* [Your task]: Write the listing below out again exactly, dropping the images.

* [Data records]:
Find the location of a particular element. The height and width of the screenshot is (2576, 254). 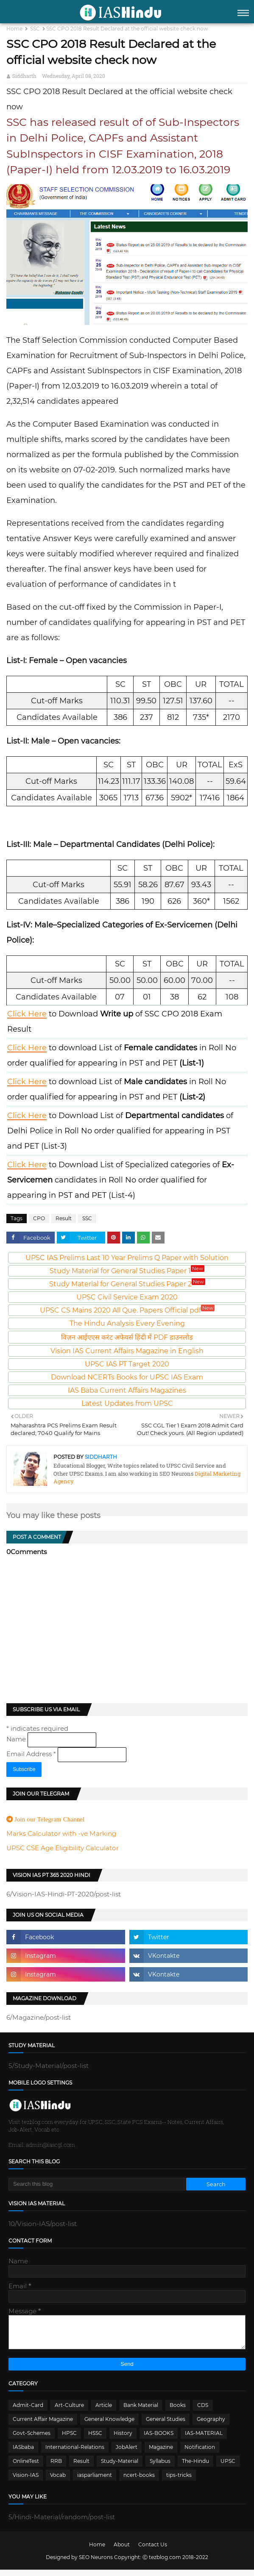

ncert-books is located at coordinates (139, 2481).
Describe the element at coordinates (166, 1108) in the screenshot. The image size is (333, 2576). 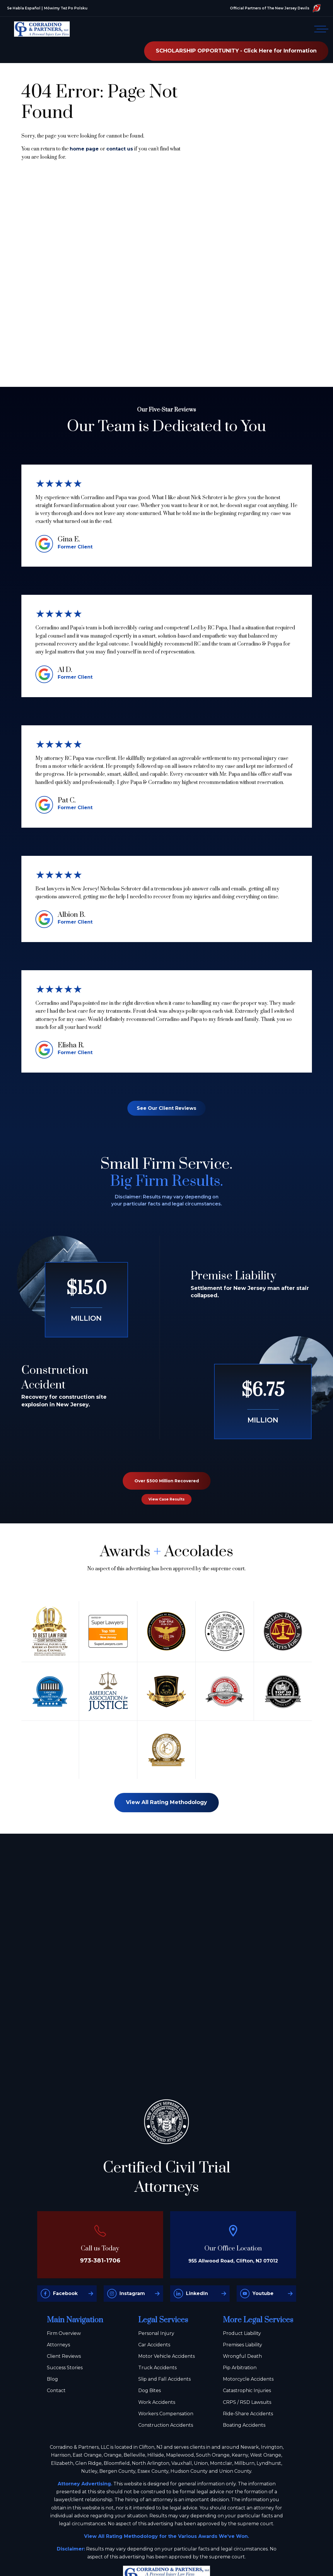
I see `See Our Client Reviews` at that location.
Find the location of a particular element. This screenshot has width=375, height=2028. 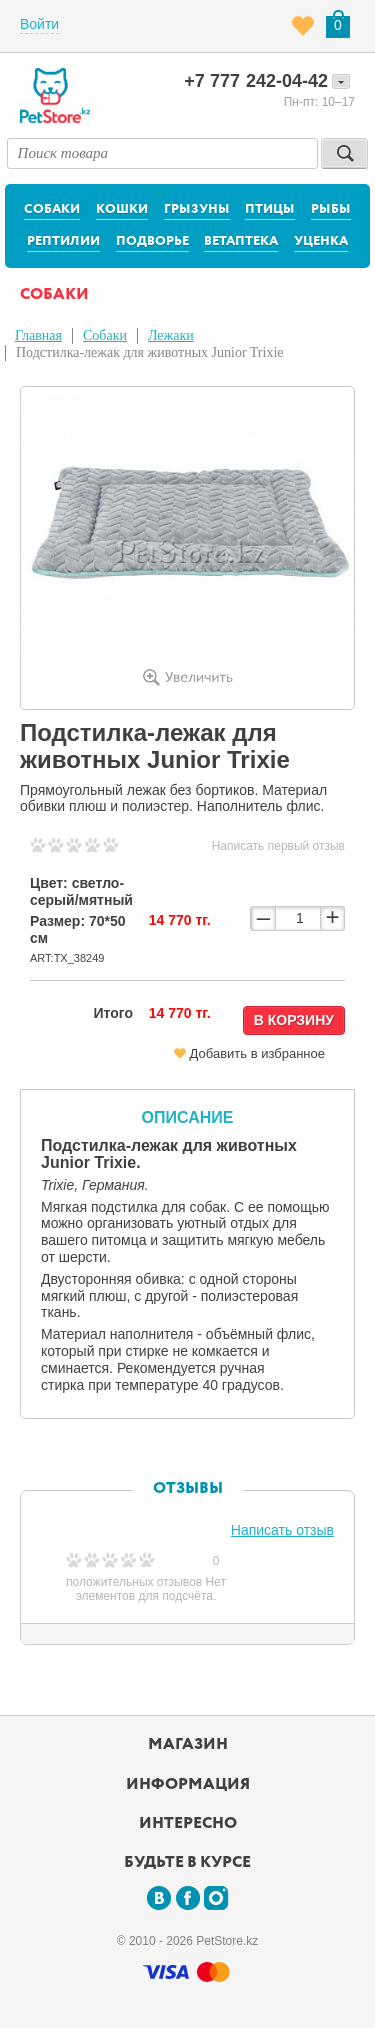

Главная is located at coordinates (38, 335).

* [Written solution]:
Find the location of a particular element. The height and width of the screenshot is (2576, 254). 

ncert-books is located at coordinates (139, 2481).
Describe the element at coordinates (166, 1108) in the screenshot. The image size is (333, 2576). 
I see `See Our Client Reviews` at that location.
Find the location of a particular element. This screenshot has width=375, height=2028. 

Главная is located at coordinates (38, 335).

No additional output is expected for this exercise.